Oil refinery in Uruguay

The La Teja Refinery is the only oil refinery in Uruguay, and is located in the La Teja neighborhood in Montevideo. Owned by the national industry ANCAP, the refinery primarily produces light-grade oil products used for domestic industries. The refinery is connected to an oil terminal in the Port of Montevideo.

The refinery was first operated in 1937, and currently has a total capacity of approximately 50,000 barrels a day.
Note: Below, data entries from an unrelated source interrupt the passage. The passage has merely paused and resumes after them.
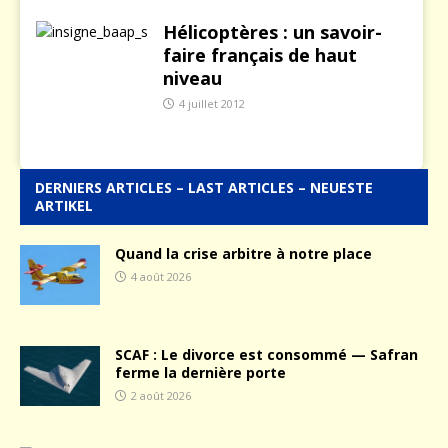
Hélicoptères : un savoir-
faire français de haut
niveau
4 juillet 2012
DERNIERS ARTICLES – LAST ARTICLES – NEUESTE
ARTIKEL
Quand la crise arbitre à notre place
4 août 2026
SCAF : Le divorce est consommé — Safran
ferme la dernière porte
2 août 2026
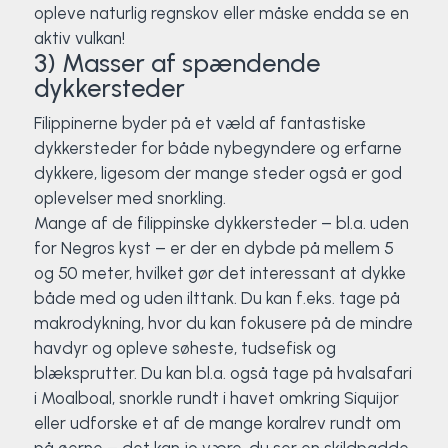
opleve naturlig regnskov eller måske endda se en
aktiv vulkan!
3) Masser af spændende
dykkersteder
Filippinerne byder på et væld af fantastiske
dykkersteder for både nybegyndere og erfarne
dykkere, ligesom der mange steder også er god
oplevelser med snorkling.
Mange af de filippinske dykkersteder – bl.a. uden
for Negros kyst – er der en dybde på mellem 5
og 50 meter, hvilket gør det interessant at dykke
både med og uden ilttank. Du kan f.eks. tage på
makrodykning, hvor du kan fokusere på de mindre
havdyr og opleve søheste, tudsefisk og
blæksprutter. Du kan bl.a. også tage på hvalsafari
i Moalboal, snorkle rundt i havet omkring Siquijor
eller udforske et af de mange koralrev rundt om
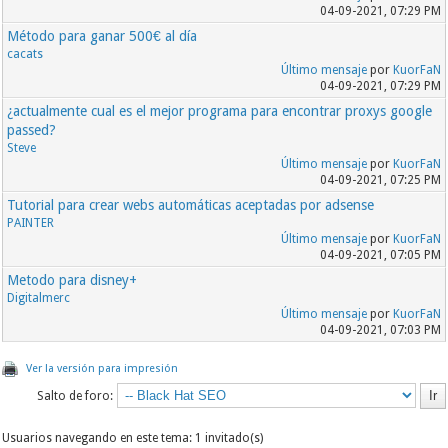
04-09-2021, 07:29 PM
Método para ganar 500€ al día
cacats
Último mensaje
por
KuorFaN
04-09-2021, 07:29 PM
¿actualmente cual es el mejor programa para encontrar proxys google
passed?
Steve
Último mensaje
por
KuorFaN
04-09-2021, 07:25 PM
Tutorial para crear webs automáticas aceptadas por adsense
PAINTER
Último mensaje
por
KuorFaN
04-09-2021, 07:05 PM
Metodo para disney+
Digitalmerc
Último mensaje
por
KuorFaN
04-09-2021, 07:03 PM
Ver la versión para impresión
Salto de foro:
Usuarios navegando en este tema: 1 invitado(s)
As of 2022, two-thirds of Uruguay's petroleum imports come from the United States, with a further 18% from neighboring Brazil.

== Emissions ==
A 2011 study measured found SO_{2} emissions to be ~ 4×10^{17} molec cm^{−2} slant column density directly over the oil refinery, decreasing as the plume disperses and NO_{2} peaking at ~ 1×10^{16} molec cm^{−2}.

== Planned future ==
The refinery undergoes overhauls approximately every 4 years. The capacity of the refinery is scheduled to be upgrade in 2023 to better produce lightweight petroleum products with residual oil solvent extraction and solvent deasphalting.

Because of the energy transition in the country, where Uruguay had over 94% clean energy and the government has plans for a transition for other industries like transport, Minister of Environment Adrián Peña projected closing the refinery by 2035 to meet the zero emission goal set out in Uruguay Long Term Climate Strategy.